Varun Beverages commissioned a $40 million Cheetos manufacturing plant and juice and dairy blend facility in Harare on May 13, deepening India’s most aggressive consumer play on the African continent under billionaire Ravi Jaipuria.
The complex, launched in the presence of Zimbabwean President Emmerson Mnangagwa, comprises a $20 million Cheetos snacks facility now in full operation and a juice and dairy blend plant whose foundation stone was laid the same day. Together they mark the latest capital deployment by Jaipuria’s PepsiCo franchise empire across a continent where his company has quietly become one of the most consequential foreign investors in consumer goods.
Varun entered Zimbabwe eight years ago with a single production line churning out 10 million bottles monthly and an initial investment of approximately $30 million, according to the company. It now runs six production lines with capacity approaching 120 million bottles per month, directly employing about 2,000 people and supporting roughly 13,000 indirect livelihoods across logistics, retail, distribution, and farming.
Mnangagwa praised the expansion at the commissioning ceremony: “The added US$20 million investment by Varun Beverages marks industrial diversification, creation of employment opportunities for our people and manufacturing sector integration into both regional and global value chains.”
“The added US$20 million investment by Varun Beverages marks industrial diversification, creation of employment opportunities for our people and manufacturing sector integration into both regional and global value chains.”
— Emmerson Mnangagwa, President of Zimbabwe
The Zimbabwe commissioning arrived weeks after Varun completed its $125 million acquisition of South African beverage producer Twizza through its subsidiary BevCo, with all regulatory approvals from South Africa, Botswana, and Eswatini confirmed in March 2026. The deal gives Varun three Twizza manufacturing facilities in Cape Town, Middelburg, and Komani, plus an established distribution network across five Southern African countries.
The broader Africa opportunity is one this publication has been tracking since the continent’s investment inflection sharpened in 2025. The pattern Varun is executing, sequential acquisitions married to greenfield builds, mirrors what analysts across the region have flagged as the most durable entry model for consumer goods players unwilling to bet on a single-country story.

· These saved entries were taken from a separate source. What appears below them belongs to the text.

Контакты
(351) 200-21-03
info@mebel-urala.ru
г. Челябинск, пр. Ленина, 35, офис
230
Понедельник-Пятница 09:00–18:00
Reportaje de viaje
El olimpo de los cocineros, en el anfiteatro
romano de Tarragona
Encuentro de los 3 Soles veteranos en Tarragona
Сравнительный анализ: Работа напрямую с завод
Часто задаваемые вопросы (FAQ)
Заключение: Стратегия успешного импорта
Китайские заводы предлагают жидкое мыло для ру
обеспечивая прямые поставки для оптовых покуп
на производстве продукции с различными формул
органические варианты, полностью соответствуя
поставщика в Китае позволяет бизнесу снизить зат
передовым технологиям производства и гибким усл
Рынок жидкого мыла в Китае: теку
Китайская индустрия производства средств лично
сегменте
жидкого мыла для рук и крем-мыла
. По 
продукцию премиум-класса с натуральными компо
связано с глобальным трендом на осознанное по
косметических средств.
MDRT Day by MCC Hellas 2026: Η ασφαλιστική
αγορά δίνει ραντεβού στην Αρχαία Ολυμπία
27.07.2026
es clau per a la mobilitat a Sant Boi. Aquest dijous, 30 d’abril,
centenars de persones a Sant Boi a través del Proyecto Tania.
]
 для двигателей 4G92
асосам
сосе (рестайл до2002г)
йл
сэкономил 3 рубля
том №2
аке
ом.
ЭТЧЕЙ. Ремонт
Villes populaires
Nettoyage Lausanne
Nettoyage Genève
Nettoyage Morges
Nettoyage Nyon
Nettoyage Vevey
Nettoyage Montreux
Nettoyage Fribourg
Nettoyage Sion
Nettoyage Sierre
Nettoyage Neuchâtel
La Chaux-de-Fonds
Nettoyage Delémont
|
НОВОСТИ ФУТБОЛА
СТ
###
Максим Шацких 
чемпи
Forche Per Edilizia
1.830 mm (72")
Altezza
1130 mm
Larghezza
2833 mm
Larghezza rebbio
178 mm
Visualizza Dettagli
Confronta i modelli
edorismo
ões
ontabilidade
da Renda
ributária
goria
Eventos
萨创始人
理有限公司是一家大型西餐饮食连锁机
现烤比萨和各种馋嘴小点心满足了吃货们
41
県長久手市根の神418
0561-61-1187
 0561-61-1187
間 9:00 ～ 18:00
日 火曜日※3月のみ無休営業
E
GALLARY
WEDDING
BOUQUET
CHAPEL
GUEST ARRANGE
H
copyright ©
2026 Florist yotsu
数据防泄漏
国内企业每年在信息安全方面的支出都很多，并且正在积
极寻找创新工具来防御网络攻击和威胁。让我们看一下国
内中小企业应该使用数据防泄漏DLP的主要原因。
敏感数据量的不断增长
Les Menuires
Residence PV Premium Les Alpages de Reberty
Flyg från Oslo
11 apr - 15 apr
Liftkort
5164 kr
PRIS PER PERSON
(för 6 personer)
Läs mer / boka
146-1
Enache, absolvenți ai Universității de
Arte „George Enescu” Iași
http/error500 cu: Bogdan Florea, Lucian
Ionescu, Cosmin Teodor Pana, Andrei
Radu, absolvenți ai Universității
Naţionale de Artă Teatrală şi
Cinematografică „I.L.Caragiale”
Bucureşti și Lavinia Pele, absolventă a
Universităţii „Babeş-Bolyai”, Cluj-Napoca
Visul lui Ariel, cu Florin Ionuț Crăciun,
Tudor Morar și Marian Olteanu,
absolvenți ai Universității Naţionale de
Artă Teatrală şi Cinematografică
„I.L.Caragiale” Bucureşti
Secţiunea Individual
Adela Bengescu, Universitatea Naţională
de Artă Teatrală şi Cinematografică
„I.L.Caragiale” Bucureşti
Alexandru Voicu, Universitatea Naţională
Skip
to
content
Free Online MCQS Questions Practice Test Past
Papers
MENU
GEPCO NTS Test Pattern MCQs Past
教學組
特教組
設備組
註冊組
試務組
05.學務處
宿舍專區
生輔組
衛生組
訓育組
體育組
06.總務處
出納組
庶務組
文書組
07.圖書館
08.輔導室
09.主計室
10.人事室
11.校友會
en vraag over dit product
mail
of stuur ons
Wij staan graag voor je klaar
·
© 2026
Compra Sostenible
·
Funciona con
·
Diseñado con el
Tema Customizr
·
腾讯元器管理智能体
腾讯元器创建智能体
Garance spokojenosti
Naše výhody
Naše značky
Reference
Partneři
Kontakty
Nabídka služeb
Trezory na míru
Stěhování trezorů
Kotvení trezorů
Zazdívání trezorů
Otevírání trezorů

Jaipuria’s Africa ambitions now run considerably deeper than beverages. At the Harare ceremony, he announced a $650 million investment programme for Zimbabwe over the next five years, spanning renewable energy, recycling, beverages, and industrial manufacturing. A 130-megawatt green energy project in Matobo is already underway, with projected costs of between $300 million and $350 million. “We are putting up a recyclable PET plant. After putting that plant, imports will reduce substantially, and we will be exporting to other countries from here,” Jaipuria said.

The company has also moved into Central Africa. In June 2025, Varun Beverages RDC SAS broke ground on a $50 million Pepsi bottling plant in the Kiswishi Special Economic Zone near Lubumbashi in the Democratic Republic of the Congo, positioned to serve the Haut-Katanga region and, per company projections, neighbouring export markets including the Republic of Congo, Cameroon, and Gabon. Varun is also setting up a subsidiary in Kenya to extend its manufacturing and distribution platform further east.
Jaipuria, 71, chairs RJ Corp, a conglomerate spanning beverages, fast food, healthcare, and education. Bloomberg’s billionaires index pegged his net worth at approximately $12 billion as of mid-May 2026, derived primarily from his controlling stake in Varun Beverages, PepsiCo’s largest bottling franchise outside the United States.
Varun’s Africa push has accelerated as domestic growth in India has softened. International volumes grew roughly 9% during the first nine months of 2025, according to company filings, even as India volumes came under pressure from adverse weather patterns. Africa is doing most of that heavy lifting.
The juice and dairy blend facility commissioned in Harare is expected to reach commercial production later this year, per Varun’s statement, with supply chain linkages to Zimbabwean dairy farmers, fruit growers, and packaging suppliers. Exactly when it hits commercial scale, and how quickly Twizza’s integration under BevCo ramps up Southern African distribution, are the near-term numbers to watch.